The Federal Energy Regulatory Commission (FERC) on Monday authorized the Millennium Pipeline Company to commence service on its Valley Lateral Pipeline that supplies gas to a generator in New York.
The small pipeline attracted attention after New York tried to block its construction by denying it water permits. FERC overruled that decision last year and a federal court backed the federal agency up in March, denying an appeal from the state and allowing construction to continue.
Owners of two much larger pipeline projects in New York — the Constitution and Northern Access pipelines — want FERC to similarly overrule water permit denials. Secretary of Energy Rick Perry has called for federal intervention if the state continues to block pipeline construction.
Commencement of service on Valley Lateral means the end of an extended struggle over the 8-mile pipeline that put it at the center of the federal energy infrastructure debate.
Last year, FERC rejected New York’s denial of water quality permits for the pipeline under the Clean Water Act, saying the state exceeded the law’s one-year deadline to make a final decision on the project. New York appealed, but the U.S. Appeals Court for the Second Circuit upheld FERC’s decision on March 12.
The court battle became a proxy for a larger war over gas infrastructure in the Northeast U.S., where grid operators say more pipelines are needed but projects face stiff opposition from local residents, environmentalists and state governments like the one in Albany.
Last year, Perry said the Trump administration would consider intervening if New York continues to block projects, a message he reiterated at the end of last month, warning of a "reckoning" for state governments opposed to new fossil infrastructure.
That intervention could involve the federal government’s eminent domain or national security powers, Perry and his deputies told oil and gas leaders last September, but the agency has done little to develop those plans, instead focusing on bailing out uneconomic coal and nuclear generators.
Change could come from FERC as well.

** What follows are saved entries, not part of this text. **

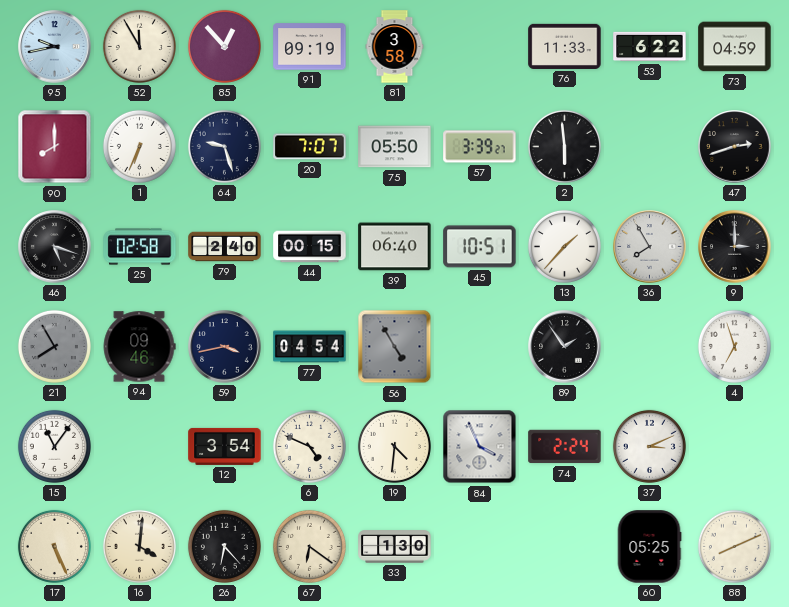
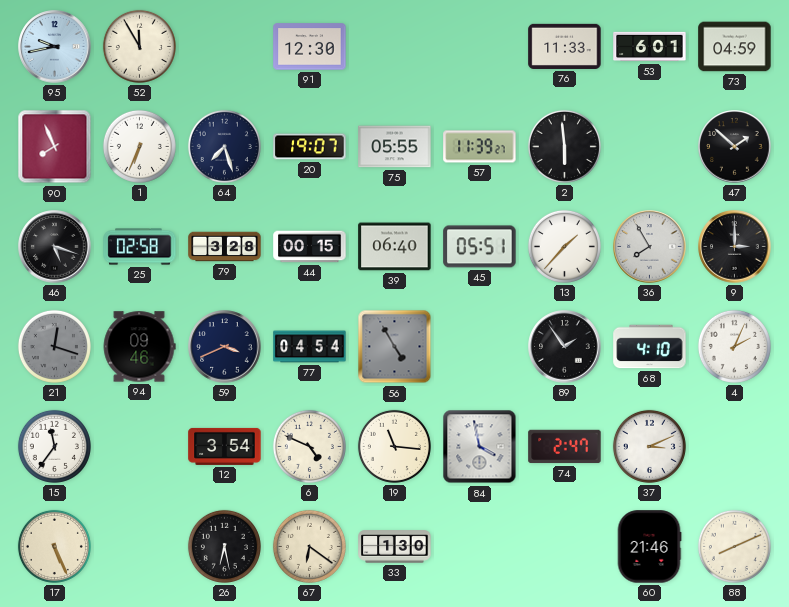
85: 12:53 -> none
91: 09:19 -> 12:30
81: 3:58 -> none
53: 6:22 -> 6:01
90: 8:00 -> 7:56
64: 9:27 -> 7:27
20: 7:07 -> 19:07
75: 05:50 -> 05:55
57: 3:39 -> 11:39
47: 2:42 -> 1:52
79: 2:40 -> 3:28
45: 10:51 -> 05:51
21: 7:55 -> 12:18
59: 3:43 -> 3:41
68: none -> 4:10
4: 6:57 -> 2:04
15: 11:06 -> 11:36
19: 4:31 -> 11:16
84: 3:56 -> 3:58
74: 2:24 -> 2:47
16: 4:01 -> none
26: 6:23 -> 6:28
60: 05:25 -> 21:46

The agency said in January that it would not seek to overrule New York's denial of water permits for the 124-mile Constitution Pipeline, leading the project's owners to challenge it in court.
Last month, the U.S. Supreme Court declined to hear the Constitution Pipeline case, leaving the owners with one avenue for their project — a new hearing at FERC. The agency in March granted a limited rehearing request for Constitution, but it remains to be seen if regulators will challenge the state on that project or Northern Access, a 96-mile pipeline that has also asked for rehearing.
FERC is also currently reviewing its pipeline certification process, which dates to 1999, and could change how state governments and residents provide input to project decisions. The two Democrats on the commission have called for more scrutiny into pipeline decisions, but Chairman Kevin McIntyre, one of three Republicans, has said he will not endorse changes that will lengthen review times.
That balance of power will soon shift, however. Republican Commissioner Robert Powelson will retire next month, leveling the partisan divide at FERC until a replacement can be confirmed by the Senate. That will give Democrats more sway in agency decisions, including the ability to halt pipeline certifications.